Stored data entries
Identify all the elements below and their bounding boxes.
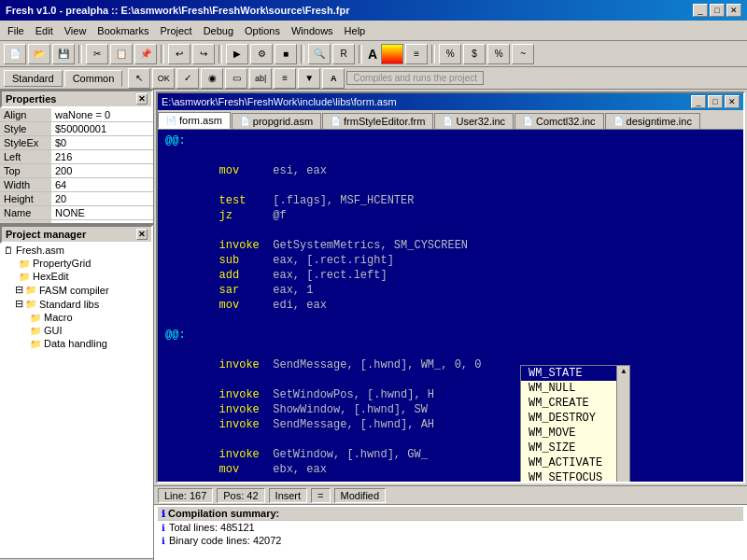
properties-header: Properties ✕ xyxy=(0,90,153,108)
new-button[interactable]: 📄 xyxy=(4,44,26,64)
close-button[interactable]: ✕ xyxy=(726,4,741,17)
cut-button[interactable]: ✂ xyxy=(86,44,108,64)
text-tool[interactable]: ab| xyxy=(249,68,272,89)
format-button[interactable]: ≡ xyxy=(405,44,428,64)
autocomplete-item[interactable]: WM_CREATE xyxy=(521,396,616,411)
info-icon: ℹ xyxy=(162,523,165,533)
code-line: mov edi, eax xyxy=(165,298,736,313)
tab-form-asm[interactable]: 📄 form.asm xyxy=(158,112,231,129)
table-row: Height20 xyxy=(0,192,153,206)
autocomplete-item[interactable]: WM_ACTIVATE xyxy=(521,455,616,470)
list-tool[interactable]: ≡ xyxy=(274,68,296,89)
menu-help[interactable]: Help xyxy=(339,23,372,38)
tree-item-propertygrid[interactable]: 📁 PropertyGrid xyxy=(0,257,153,270)
menu-bookmarks[interactable]: Bookmarks xyxy=(92,23,154,38)
prop-value[interactable]: 20 xyxy=(51,192,153,206)
prop-name: Name xyxy=(0,206,51,220)
autocomplete-item[interactable]: WM_STATE xyxy=(521,366,616,381)
compile-text: Total lines: 485121 xyxy=(169,522,255,533)
status-modified: Modified xyxy=(334,488,387,503)
code-line: invoke SetWindowPos, [.hwnd], H xyxy=(165,387,736,402)
ok-tool[interactable]: OK xyxy=(152,68,175,89)
code-maximize-button[interactable]: □ xyxy=(708,95,723,108)
undo-button[interactable]: ↩ xyxy=(168,44,190,64)
prop-value[interactable]: 64 xyxy=(51,178,153,192)
menu-view[interactable]: View xyxy=(59,23,92,38)
menu-options[interactable]: Options xyxy=(239,23,286,38)
tab-user32[interactable]: 📄 User32.inc xyxy=(434,113,514,129)
menu-project[interactable]: Project xyxy=(154,23,197,38)
minimize-button[interactable]: _ xyxy=(693,4,708,17)
redo-button[interactable]: ↪ xyxy=(192,44,215,64)
autocomplete-item[interactable]: WM_MOVE xyxy=(521,426,616,441)
radio-tool[interactable]: ◉ xyxy=(201,68,223,89)
stop-button[interactable]: ■ xyxy=(275,44,297,64)
title-text: Fresh v1.0 - prealpha :: E:\asmwork\Fres… xyxy=(6,5,349,16)
arrow-tool[interactable]: ↖ xyxy=(128,68,150,89)
more-btn1[interactable]: % xyxy=(439,44,461,64)
tree-item-gui[interactable]: 📁 GUI xyxy=(0,324,153,337)
autocomplete-item[interactable]: WM_SETFOCUS xyxy=(521,470,616,482)
menu-debug[interactable]: Debug xyxy=(198,23,239,38)
tab-common[interactable]: Common xyxy=(64,70,123,87)
save-button[interactable]: 💾 xyxy=(52,44,75,64)
rect-tool[interactable]: ▭ xyxy=(225,68,247,89)
check-tool[interactable]: ✓ xyxy=(176,68,199,89)
tree-item-hexedit[interactable]: 📁 HexEdit xyxy=(0,270,153,283)
paste-button[interactable]: 📌 xyxy=(134,44,157,64)
code-close-button[interactable]: ✕ xyxy=(725,95,740,108)
compile-line-2: ℹ Binary code lines: 42072 xyxy=(158,534,743,547)
table-row: AlignwaNone = 0 xyxy=(0,108,153,122)
maximize-button[interactable]: □ xyxy=(710,4,725,17)
prop-value[interactable]: NONE xyxy=(51,206,153,220)
properties-close-button[interactable]: ✕ xyxy=(136,93,148,105)
table-row: Left216 xyxy=(0,150,153,164)
scroll-up-icon[interactable]: ▲ xyxy=(622,367,627,375)
open-button[interactable]: 📂 xyxy=(28,44,50,64)
project-panel: Project manager ✕ 🗒 Fresh.asm 📁 Property… xyxy=(0,225,153,560)
code-line: mov ebx, eax xyxy=(165,462,736,477)
autocomplete-dropdown[interactable]: WM_STATE WM_NULL WM_CREATE WM_DESTROY WM… xyxy=(520,365,630,482)
autocomplete-item[interactable]: WM_NULL xyxy=(521,381,616,396)
tree-item-fasm[interactable]: ⊟ 📁 FASM compiler xyxy=(0,283,153,297)
status-mode: Insert xyxy=(269,488,308,503)
more-btn2[interactable]: $ xyxy=(463,44,486,64)
menu-windows[interactable]: Windows xyxy=(286,23,339,38)
tree-item-fresh-asm[interactable]: 🗒 Fresh.asm xyxy=(0,244,153,257)
tab-standard[interactable]: Standard xyxy=(4,70,63,87)
combo-tool[interactable]: ▼ xyxy=(298,68,320,89)
tree-item-macro[interactable]: 📁 Macro xyxy=(0,311,153,324)
compile-button[interactable]: ⚙ xyxy=(250,44,273,64)
menu-edit[interactable]: Edit xyxy=(30,23,59,38)
label-tool[interactable]: A xyxy=(322,68,345,89)
tab-comctl32[interactable]: 📄 Comctl32.inc xyxy=(514,113,604,129)
code-line: invoke SendMessage, [.hwnd], AH xyxy=(165,417,736,432)
prop-value[interactable]: 216 xyxy=(51,150,153,164)
prop-value[interactable]: $50000001 xyxy=(51,122,153,136)
separator-1 xyxy=(78,45,82,63)
tab-designtime[interactable]: 📄 designtime.inc xyxy=(605,113,700,129)
prop-value[interactable]: $0 xyxy=(51,136,153,150)
run-button[interactable]: ▶ xyxy=(226,44,248,64)
separator-5 xyxy=(359,45,362,63)
prop-name: Align xyxy=(0,108,51,122)
find-button[interactable]: 🔍 xyxy=(308,44,331,64)
code-minimize-button[interactable]: _ xyxy=(691,95,706,108)
more-btn3[interactable]: % xyxy=(487,44,510,64)
replace-button[interactable]: R xyxy=(332,44,355,64)
code-content[interactable]: @@: mov esi, eax test [.flags], MSF_HCEN… xyxy=(158,130,743,482)
tab-frm-style[interactable]: 📄 frmStyleEditor.frm xyxy=(322,113,433,129)
more-btn4[interactable]: ~ xyxy=(512,44,534,64)
copy-button[interactable]: 📋 xyxy=(110,44,133,64)
tree-item-stdlib[interactable]: ⊟ 📁 Standard libs xyxy=(0,297,153,311)
code-line: invoke ShowWindow, [.hwnd], SW xyxy=(165,402,736,417)
autocomplete-item[interactable]: WM_SIZE xyxy=(521,441,616,455)
menu-file[interactable]: File xyxy=(2,23,30,38)
prop-value[interactable]: 200 xyxy=(51,164,153,178)
prop-value[interactable]: waNone = 0 xyxy=(51,108,153,122)
project-close-button[interactable]: ✕ xyxy=(136,229,148,240)
color-button[interactable] xyxy=(381,44,403,64)
tab-propgrid-asm[interactable]: 📄 propgrid.asm xyxy=(232,113,321,129)
tree-item-data-handling[interactable]: 📁 Data handling xyxy=(0,337,153,350)
autocomplete-item[interactable]: WM_DESTROY xyxy=(521,411,616,426)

* Directions: Say, as a number only, how many lines of the data contain "more".

* Answer: 4